Contrairement à certaines scènes de la Mise au tombeau, qui représentent les personnages dans des moments d'émotion extrême, le maître de cette peinture a imprégné son œuvre d'un air nettement plus sombre. Le soin avec lequel Nicodème et Joseph d'Arimathie manipulent le corps de Jésus témoigne du respect qu'ils lui portent, tandis que l'incapacité de Jean l'Évangéliste à détourner son regard du corps indique l'horreur qu'il éprouve face à ce qui se trouve devant lui. La réaction de la Vierge Marie, inhabituellement subtile, est peut-être la plus déchirante - un dernier baiser pour son fils, volé à un trop jeune âge d'une manière vraiment barbare. Ce geste rappelle au spectateur - à la fois moderne et contemporain du tableau - que Jésus était humain et qu'il n'était pas seulement le fils de Dieu, mais aussi le fils d'une jeune femme appelée Marie. Pendant que se déroule cette scène obsédante, Marie de Béthanie croise le regard du spectateur, l'impliquant directement dans le récit et faisant appel à sa piété et à sa dévotion.

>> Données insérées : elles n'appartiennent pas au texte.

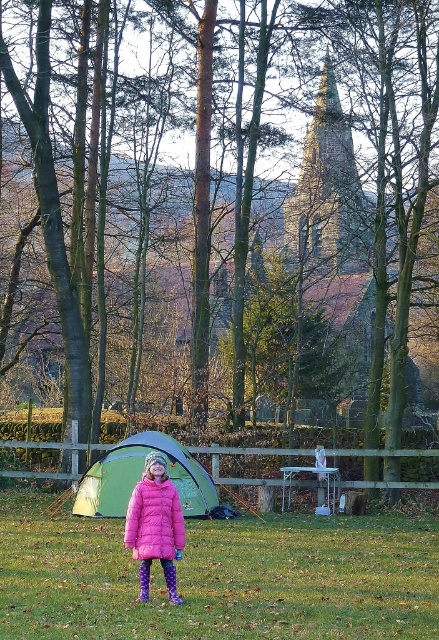 Please provide the coordinates of the pink down jacket at center in the image. The coordinates should be in the format of a point with two decimal places, such as point (154, 520).

The pink down jacket at center is represented by point (154, 520).

In the scene shown: You are a parent trying to ensure your child stays within a safe distance from the wooden fence. The wooden fence is located in the middle ground of the image. Given that the green grass at center and purple fabric boot at lower center are 13.04 feet apart, can you determine if the child is within a 10 feet safety zone from the fence?

The green grass at center and purple fabric boot at lower center are 13.04 feet apart. Since the distance between them exceeds 10 feet, the child is outside the 10 feet safety zone from the fence.

You are a photographer trying to capture the green fabric tent at center and the purple fabric boot at lower center in the same frame. Based on their heights, which object will appear taller in the photo?

The green fabric tent at center will appear taller in the photo since it has a greater height compared to the purple fabric boot at lower center.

La composition et la technique de la peinture sont également remarquables. Le tombeau, orienté vers le spectateur et contenant un trou noir béant, est raccourci pour montrer sa perspective fuyante. Le linceul et la main molle de Jésus projettent des ombres sur la surface de pierre par ailleurs brillante, le Maître de cette scène représentant des zones d'illumination d'un blanc éclatant. Le sang des blessures de Jésus est d'un réalisme troublant, ce qui accentue le pathos de la scène. Les auréoles dorées des personnages de la scène sont belles et délicates, suggérant un artiste qui maîtrisait la dorure au mordant. Les auréoles d'or reflètent l'or du manteau de Joseph d'Arimathie, un vêtement qui affiche la richesse du personnage. Malgré sa richesse, l'artiste a veillé à ce qu'il n'éclipse pas la scène en assortissant la couleur du vêtement au sarcophage et aux vêtements de Nicodème. La manche jaune de la tunique de Nicodème - avec de magnifiques Foldes autour du coude - offre un tampon visuel à l'or du manteau de Joseph d'Arimathie. Par ces choix judicieux, le maître de l'œuvre a veillé à ce que la scène conserve son caractère sombre et son sens de la piété, tout en restant esthétique.
- Créateur:15th century Italian school (1400 - 1499, Italien)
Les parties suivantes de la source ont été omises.